Cependant, clore le débat cause un peu d’amertume chez ceux d’entre nous qui avaient proposé des amendements, votés ou non, mais toujours défendus avec ardeur, parfois avec véhémence. En particulier, et à titre personnel, je pense à l’amendement sur l’âge de la retraite, dont Françoise Gatel a parlé tout à l’heure. Je me console en espérant que, peut-être, dans les mois à venir, madame la ministre, vous vous souviendrez de cette proposition efficace, juste et socialement acceptable.
Enfin, je veux évoquer le contexte général.
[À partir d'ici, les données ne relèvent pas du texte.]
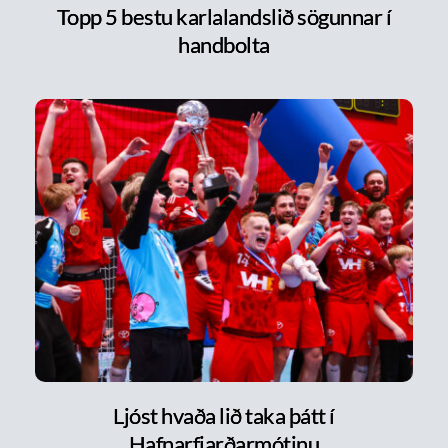
Topp 5 bestu karlalandslið sögunnar í
handbolta
Ljóst hvaða lið taka þátt í
Hafnarfjarðarmótinu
Nos débats se sont terminés le 13 novembre dernier, dans un climat très apaisé. À cet égard, je remercie encore Mme la ministre des mots de conclusion qu’elle prononça à ce moment-là. Il était alors dix-neuf heures. Trois heures plus tard, Paris et la France basculaient dans l’horreur. Trois jours plus tard, nous étions au Congrès de Versailles. Après avoir écouté le Président de la République, nous nous sommes levés, nous avons applaudi, et nous avons ensemble chanté La Marseillaise dans une grande émotion partagée.
Nos concitoyens, devant leur poste de télévision, ont ressenti la même émotion ; ils ont été rassurés par cet élan d’union nationale et ils ont, je crois, été fiers des femmes et des hommes politiques. Pour une fois, je crois pouvoir dire qu’ils ont été fiers de leurs élus.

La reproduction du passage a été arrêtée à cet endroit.